= Group status in German state parliaments =

The following list provides an overview of the minimum requirements that must be met in each federal state of Germany for an association of members of the corresponding state parliament to receive the status of either a recognized parliamentary group (Fraktion) or a lesser group (Gruppe).

== List ==

| State Parliament | Minimum requirements |
|---|---|
| Baden-Württemberg | 6 MPs from one party. |
| Bavaria | Members of a party that obtained at least 5 percent of the total number of votes and at least five seats in the previous state election. |
| Berlin | As many MPs from a party or MPs nominated by a party as candidates for election that they correspond to at least 5 percent of the minimum number of members in the House of Representatives (subject to the approval of the House of Representatives, also MPs who do not belong to the same party or are nominated by the same party as candidates have been nominated).

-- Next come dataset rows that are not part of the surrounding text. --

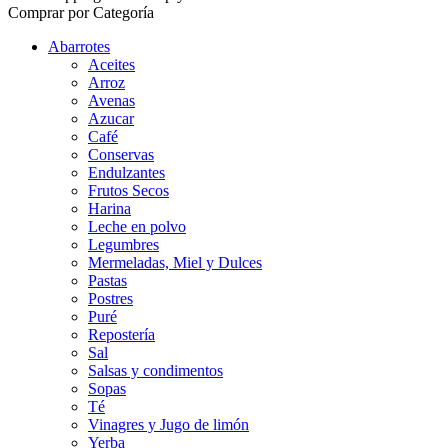
Comprar por Categoría
Abarrotes
Aceites
Arroz
Avenas
Azucar
Café
Conservas
Endulzantes
Frutos Secos
Harina
Leche en polvo
Legumbres
Mermeladas, Miel y Dulces
Pastas
Postres
Puré
Repostería
Sal
Salsas y condimentos
Sopas
Té
Vinagres y Jugo de limón
Yerba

It is possible for fewer MPs to form a group. |
| Brandenburg | 5 MPs from a party, political association or list association or MPs who have been nominated as candidates for election by a party/political association/list association. A parliamentary group can also consist of 4 MPs if their party/political association/list association achieved a total second vote share of at least five percent in the previous state election. (A different composition is also possible subject to the approval of the Landtag) It is possible for at least 3 MPs to form a group. |
| Bremen | 5 MPs from a party or MPs nominated by a party as candidates for election. (A different composition is also possible subject to the approval of the parliament) The merger of at least 3 MPs into a group is possible. |
| Hamburg | So many deputies that they correspond to at least 5 percent of the minimum number of members of the citizenship. Fewer MPs can form a group if the MPs have at least one seat on a committee. |
| Hesse | 5 MPs are needed to form a group. |
| Lower Saxony | Members of a party who, in the previous state election, achieved the proportion of the total number of votes required by the state elections law. (5 percent). |
| Mecklenburg-Vorpommern | 4 MPs are needed to form a group. |
| North Rhine-Westphalia | The group must have obtained at least 5 percent of the members of the state parliament. (Exceptions can be decided by the state parliament.) |
| Rhineland-Palatinate | Members of a party that was elected to the state parliament in the previous election (5 percent of the second votes, ie proportional representation votes, are required for this). |
| Saarland | 2 MPs are needed to form a group. |
| Saxony | 7 MPs from a party or MPs who were elected to the state parliament on the basis of party nominations. (The deputies of a party or the deputies who were elected to the Landtag on the basis of a party's nominations may not form several factions.) |
| Saxony-Anhalt | 5 MPs from a party or list association or MPs who have been nominated by a party/list association as candidates for election, whereby the party/list association must have achieved the required share of the total number of votes according to the state election law in the previous state election (5 percent). (A different composition is also possible with the approval of the Landtag.) |
| Schleswig-Holstein | The party must have obtained at least 4 members in the state parliament. (Subject to the approval of the Landtag, members of parliament who do not belong to the same party can also join forces.) However the member(s) of the South Schleswig Voters' Association representing the Danish minority are entitled to the rights of a parliamentary group. |
| Thuringia | The party or list must have obtained at least 5 percent of the minimum number of members in the state parliament. |

== Comparisons with the federal parliament ==
For comparison: In the German Bundestag, a parliamentary group is formed by at least five percent of the members of the Bundestag, with at least three MPs and fewer than five percent of the seats, a group is spoken of. There are currently six parliamentary groups in the Bundestag.